* **EXERCISE DIRECTIONS**
An exact reproduction of the data below is expected, free of images.

* **DATA TO USE**
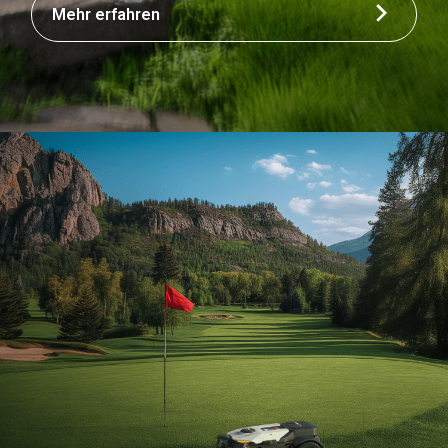
Mehr erfahren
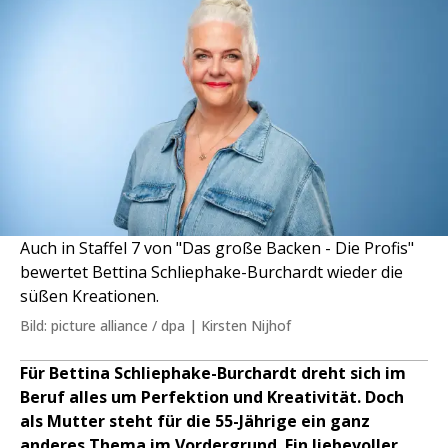
Auch in Staffel 7 von "Das große Backen - Die Profis"
bewertet Bettina Schliephake-Burchardt wieder die
süßen Kreationen.
Bild: picture alliance / dpa | Kirsten Nijhof
Für Bettina Schliephake-Burchardt dreht sich im
Beruf alles um Perfektion und Kreativität. Doch
als Mutter steht für die 55-Jährige ein ganz
anderes Thema im Vordergrund. Ein liebevoller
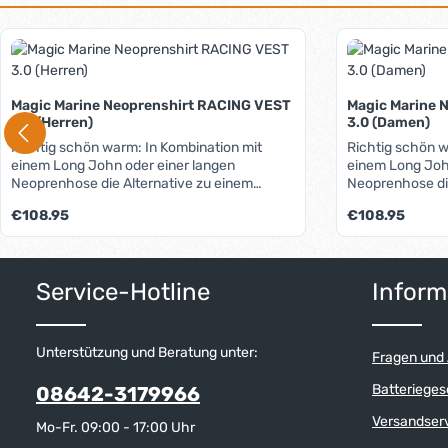
Produktgalerie überspringen
Magic Marine Neoprenshirt RACING VEST
Magic Marine 
3.0 (Herren)
3.0 (Damen)
Richtig schön warm: In Kombination mit
Richtig schön w
einem Long John oder einer langen
einem Long Joh
Neoprenhose die Alternative zu einem
Neoprenhose die
Neoprenoverall. Das 3mm starke Neopren
Neoprenoverall
Regulärer Preis:
Regulärer Preis:
€108.95
€108.95
und das zusätzliche wärmende Innenfutter
und das zusätz
sorgen für eine hervorragende Isolierung
sorgen für eine
und machen das Segeln auch bei
und machen das
niedrigeren Temperaturen zu einem
niedrigeren Te
Service-Hotline
Inform
Vergnügen. 3mm dickes Flex-Neopren,
Vergnügen. 3mm dickes Flex-Neopren,
wärmende Thermo-Fütterung im
wärmende Ther
Brustbereich, aufwändiger, anatomischer
Brustbereich, aufwändiger, anatomischer
Panel-Schnitt, nicht auftragende Flatlock-
Panel-Schnitt, nicht auftragende Flatlock-
Unterstützung und Beratung unter:
Fragen und
Nähte, weiche Armabschlüsse ohne
Nähte, weiche Armabschlüsse ohne
Doppelung.
Doppelung.
Batterieges
08642-3179966
Versandser
Mo-Fr. 09:00 - 17:00 Uhr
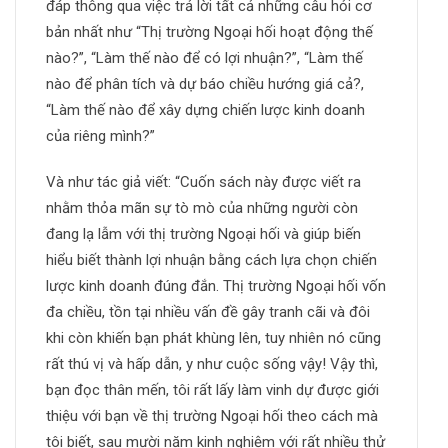
đáp thông qua việc trả lời tất cả những câu hỏi cơ
bản nhất như “Thị trường Ngoại hối hoạt động thế
nào?”, “Làm thế nào để có lợi nhuận?”, “Làm thế
nào để phân tích và dự báo chiều hướng giá cả?,
“Làm thế nào để xây dựng chiến lược kinh doanh
của riêng mình?”
Và như tác giả viết: “Cuốn sách này được viết ra
nhằm thỏa mãn sự tò mò của những người còn
đang lạ lẫm với thị trường Ngoại hối và giúp biến
hiểu biết thành lợi nhuận bằng cách lựa chọn chiến
lược kinh doanh đúng đắn. Thị trường Ngoại hối vốn
đa chiều, tồn tại nhiều vấn đề gây tranh cãi và đôi
khi còn khiến bạn phát khùng lên, tuy nhiên nó cũng
rất thú vị và hấp dẫn, y như cuộc sống vậy! Vậy thì,
bạn đọc thân mến, tôi rất lấy làm vinh dự được giới
thiệu với bạn về thị trường Ngoại hối theo cách mà
tôi biết, sau mười năm kinh nghiệm với rất nhiều thử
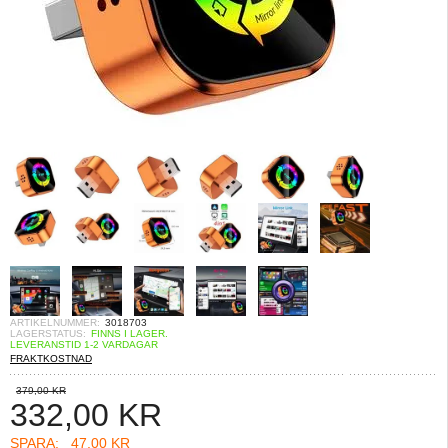
ARTIKELNUMMER:
3018703
LAGERSTATUS:
FINNS I LAGER.
LEVERANSTID 1-2 VARDAGAR
FRAKTKOSTNAD
379,00 KR
332,00
KR
SPARA:
47,00 KR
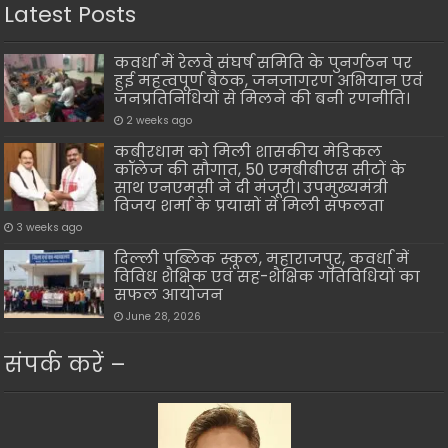
Latest Posts
कवर्धा में रेलवे संघर्ष समिति के पुनर्गठन पर
हुई महत्वपूर्ण बैठक, जनजागरण अभियान एवं
जनप्रतिनिधियों से मिलने की बनी रणनीति।
2 weeks ago
कबीरधाम को मिली शासकीय मेडिकल
कॉलेज की सौगात, 50 एमबीबीएस सीटों के
साथ एनएमसी ने दी मंजूरी। उपमुख्यमंत्री
विजय शर्मा के प्रयासों से मिली सफलता
3 weeks ago
दिल्ली पब्लिक स्कूल, महाराजपुर, कवर्धा में
विविध शैक्षिक एवं सह-शैक्षिक गतिविधियों का
सफल आयोजन
June 28, 2026
संपर्क करें –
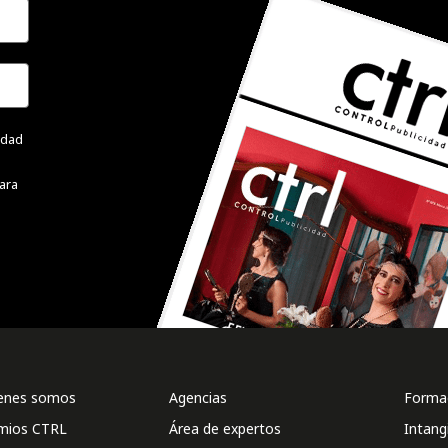
cidad
ara
enes somos
Agencias
Formac
mios CTRL
Área de expertos
Intang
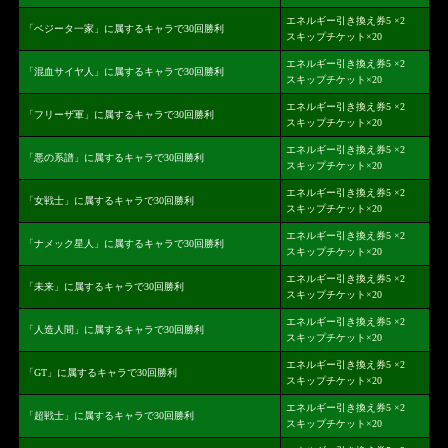
エネルギー引き換え券5 ×2
「ベジータ一家」に属するキャラで30回勝利
スキップチケット×20
エネルギー引き換え券5 ×2
「混血サイヤ人」に属するキャラで30回勝利
スキップチケット×20
エネルギー引き換え券5 ×2
「フリーザ軍」に属するキャラで30回勝利
スキップチケット×20
エネルギー引き換え券5 ×2
「悪の系譜」に属するキャラで30回勝利
スキップチケット×20
エネルギー引き換え券5 ×2
「女戦士」に属するキャラで30回勝利
スキップチケット×20
エネルギー引き換え券5 ×2
「ナメック星人」に属するキャラで30回勝利
スキップチケット×20
エネルギー引き換え券5 ×2
「未来」に属するキャラで30回勝利
スキップチケット×20
エネルギー引き換え券5 ×2
「人造人間」に属するキャラで30回勝利
スキップチケット×20
エネルギー引き換え券5 ×2
「GT」に属するキャラで30回勝利
スキップチケット×20
エネルギー引き換え券5 ×2
「超戦士」に属するキャラで30回勝利
スキップチケット×20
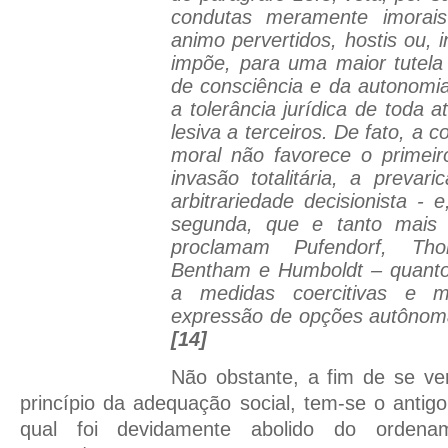
condutas meramente imorai
animo pervertidos, hostis ou, i
impõe, para uma maior tutela
de consciência e da autonomia 
a tolerância jurídica de toda 
lesiva a terceiros. De fato, a c
moral não favorece o primeiro
invasão totalitária, a prevari
arbitrariedade decisionista - 
segunda, que e tanto mais 
proclamam Pufendorf, Tho
Bentham e Humboldt – quanto
a medidas coercitivas e m
expressão de opções autônoma
[14]
Não obstante, a fim de se veri
princípio da adequação social, tem-se o antigo i
qual foi devidamente abolido do ordena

* **ANSWER TO THIS PROBLEM**
Mehr erfahren
Auch in Staffel 7 von "Das große Backen - Die Profis"
bewertet Bettina Schliephake-Burchardt wieder die
süßen Kreationen.
Bild: picture alliance / dpa | Kirsten Nijhof
Für Bettina Schliephake-Burchardt dreht sich im
Beruf alles um Perfektion und Kreativität. Doch
als Mutter steht für die 55-Jährige ein ganz
anderes Thema im Vordergrund. Ein liebevoller
Produktgalerie überspringen
Magic Marine Neoprenshirt RACING VEST
Magic Marine 
3.0 (Herren)
3.0 (Damen)
Richtig schön warm: In Kombination mit
Richtig schön w
einem Long John oder einer langen
einem Long Joh
Neoprenhose die Alternative zu einem
Neoprenhose die
Neoprenoverall. Das 3mm starke Neopren
Neoprenoverall
Regulärer Preis:
Regulärer Preis:
€108.95
€108.95
und das zusätzliche wärmende Innenfutter
und das zusätz
sorgen für eine hervorragende Isolierung
sorgen für eine
und machen das Segeln auch bei
und machen das
niedrigeren Temperaturen zu einem
niedrigeren Te
Service-Hotline
Inform
Vergnügen. 3mm dickes Flex-Neopren,
Vergnügen. 3mm dickes Flex-Neopren,
wärmende Thermo-Fütterung im
wärmende Ther
Brustbereich, aufwändiger, anatomischer
Brustbereich, aufwändiger, anatomischer
Panel-Schnitt, nicht auftragende Flatlock-
Panel-Schnitt, nicht auftragende Flatlock-
Unterstützung und Beratung unter:
Fragen und
Nähte, weiche Armabschlüsse ohne
Nähte, weiche Armabschlüsse ohne
Doppelung.
Doppelung.
Batterieges
08642-3179966
Versandser
Mo-Fr. 09:00 - 17:00 Uhr
đáp thông qua việc trả lời tất cả những câu hỏi cơ
bản nhất như “Thị trường Ngoại hối hoạt động thế
nào?”, “Làm thế nào để có lợi nhuận?”, “Làm thế
nào để phân tích và dự báo chiều hướng giá cả?,
“Làm thế nào để xây dựng chiến lược kinh doanh
của riêng mình?”
Và như tác giả viết: “Cuốn sách này được viết ra
nhằm thỏa mãn sự tò mò của những người còn
đang lạ lẫm với thị trường Ngoại hối và giúp biến
hiểu biết thành lợi nhuận bằng cách lựa chọn chiến
lược kinh doanh đúng đắn. Thị trường Ngoại hối vốn
đa chiều, tồn tại nhiều vấn đề gây tranh cãi và đôi
khi còn khiến bạn phát khùng lên, tuy nhiên nó cũng
rất thú vị và hấp dẫn, y như cuộc sống vậy! Vậy thì,
bạn đọc thân mến, tôi rất lấy làm vinh dự được giới
thiệu với bạn về thị trường Ngoại hối theo cách mà
tôi biết, sau mười năm kinh nghiệm với rất nhiều thử
ARTIKELNUMMER:
3018703
LAGERSTATUS:
FINNS I LAGER.
LEVERANSTID 1-2 VARDAGAR
FRAKTKOSTNAD
379,00 KR
332,00
KR
SPARA:
47,00 KR
Latest Posts
कवर्धा में रेलवे संघर्ष समिति के पुनर्गठन पर
हुई महत्वपूर्ण बैठक, जनजागरण अभियान एवं
जनप्रतिनिधियों से मिलने की बनी रणनीति।
2 weeks ago
कबीरधाम को मिली शासकीय मेडिकल
कॉलेज की सौगात, 50 एमबीबीएस सीटों के
साथ एनएमसी ने दी मंजूरी। उपमुख्यमंत्री
विजय शर्मा के प्रयासों से मिली सफलता
3 weeks ago
दिल्ली पब्लिक स्कूल, महाराजपुर, कवर्धा में
विविध शैक्षिक एवं सह-शैक्षिक गतिविधियों का
सफल आयोजन
June 28, 2026
संपर्क करें –
cidad
ara
enes somos
Agencias
Formac
mios CTRL
Área de expertos
Intang
エネルギー引き換え券5 ×2
「ベジータ一家」に属するキャラで30回勝利
スキップチケット×20
エネルギー引き換え券5 ×2
「混血サイヤ人」に属するキャラで30回勝利
スキップチケット×20
エネルギー引き換え券5 ×2
「フリーザ軍」に属するキャラで30回勝利
スキップチケット×20
エネルギー引き換え券5 ×2
「悪の系譜」に属するキャラで30回勝利
スキップチケット×20
エネルギー引き換え券5 ×2
「女戦士」に属するキャラで30回勝利
スキップチケット×20
エネルギー引き換え券5 ×2
「ナメック星人」に属するキャラで30回勝利
スキップチケット×20
エネルギー引き換え券5 ×2
「未来」に属するキャラで30回勝利
スキップチケット×20
エネルギー引き換え券5 ×2
「人造人間」に属するキャラで30回勝利
スキップチケット×20
エネルギー引き換え券5 ×2
「GT」に属するキャラで30回勝利
スキップチケット×20
エネルギー引き換え券5 ×2
「超戦士」に属するキャラで30回勝利
スキップチケット×20
condutas meramente imorai
animo pervertidos, hostis ou, i
impõe, para uma maior tutela
de consciência e da autonomia 
a tolerância jurídica de toda 
lesiva a terceiros. De fato, a c
moral não favorece o primeiro
invasão totalitária, a prevari
arbitrariedade decisionista - 
segunda, que e tanto mais 
proclamam Pufendorf, Tho
Bentham e Humboldt – quanto
a medidas coercitivas e m
expressão de opções autônoma
[14]
Não obstante, a fim de se veri
princípio da adequação social, tem-se o antigo i
qual foi devidamente abolido do ordena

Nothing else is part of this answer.